RHY - Home

A Practical Implementation of Graphs

By Rielly H. Young, July 22nd, 2024

A common difficulty faced by organizations is the inability to quantify the relationship between abstract business objects. A makeshift solution is often the establishment of key performance indicators (KPIs) which, when aggregated, seek to provide quantifiable metrics related to a specific indicator. These KPIs can be used as proxy to compare various abstract objects against one another. But what if you were trying to compare a large number of products to one another, based off qualities that were unable to be easily quantified? What if your company provides a wide number of services across departments, and you wanted to determine which of these had the most overlap?

This was the problem facing my team when trying to quantify the similarity of programs offered by the organization. We had an array of over 400 programs with 30+ properties of various datatypes that needed to be compared to one another. The goal of this comparison was to identify the programs with the highest similarity – as to allow for more efficient direction of organizational resources. Our solution was to build a graph of program objects for further analysis. The following case will implement the same logic to a different set of abstract objects to demonstrate the usefulness of graphs.

Consider a problem where we need to compare companies listed in the S&P500; trying to find the companies that are the most 'alike'. There are many ways one could define 'alike': the products they sell or the services they engage in, the number of employees they have or their market capitalization. All these methods would arguably work fine, but most likely fail to yield any interesting patterns; I would argue, because they are too narrow in scope. Therein lies the problem: how can we quantify a relationship between two or more objects based on the widest variety of their shared properties? This is where the concept of a graph comes into play.

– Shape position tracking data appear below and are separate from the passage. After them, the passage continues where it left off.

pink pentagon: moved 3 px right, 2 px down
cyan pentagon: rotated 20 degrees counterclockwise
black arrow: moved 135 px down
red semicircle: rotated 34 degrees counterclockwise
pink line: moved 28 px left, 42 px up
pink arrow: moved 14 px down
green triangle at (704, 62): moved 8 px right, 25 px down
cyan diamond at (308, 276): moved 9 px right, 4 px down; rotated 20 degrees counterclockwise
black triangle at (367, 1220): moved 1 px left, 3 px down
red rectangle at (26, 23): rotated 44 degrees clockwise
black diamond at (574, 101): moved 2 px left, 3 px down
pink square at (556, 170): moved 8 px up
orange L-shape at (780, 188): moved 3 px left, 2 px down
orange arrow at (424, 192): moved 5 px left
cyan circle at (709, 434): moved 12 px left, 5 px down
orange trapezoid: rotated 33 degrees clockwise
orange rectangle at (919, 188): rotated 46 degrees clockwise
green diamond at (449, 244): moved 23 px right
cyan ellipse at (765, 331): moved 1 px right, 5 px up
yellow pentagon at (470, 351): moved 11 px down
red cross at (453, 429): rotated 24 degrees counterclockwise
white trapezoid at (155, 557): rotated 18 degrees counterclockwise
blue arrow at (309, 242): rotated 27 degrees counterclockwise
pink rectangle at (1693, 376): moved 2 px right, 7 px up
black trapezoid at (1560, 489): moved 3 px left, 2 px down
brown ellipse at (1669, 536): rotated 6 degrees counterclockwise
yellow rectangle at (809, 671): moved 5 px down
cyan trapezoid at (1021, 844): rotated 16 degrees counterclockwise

This by no means is an exhaustive explanation of graphs; rather a primer for the purposes of understanding this example. At the most basic level, a graph is an abstract data structure that is made up of a set of nodes (also called vertices) and a set of unordered edges, which represent a connection between two nodes. These can be directed or undirected, but for our purposes we care about directed. These will sometimes be referred to as digraphs. Edges can also have values, which will be important to our implementation of them. Another import aspect of graphs is their means for traversal. While graph traversal can be accomplished with breadth-first search (BFS) or depth-first search (DFS), our implementation utilized the latter. The importance of this will be highlighted in further detail.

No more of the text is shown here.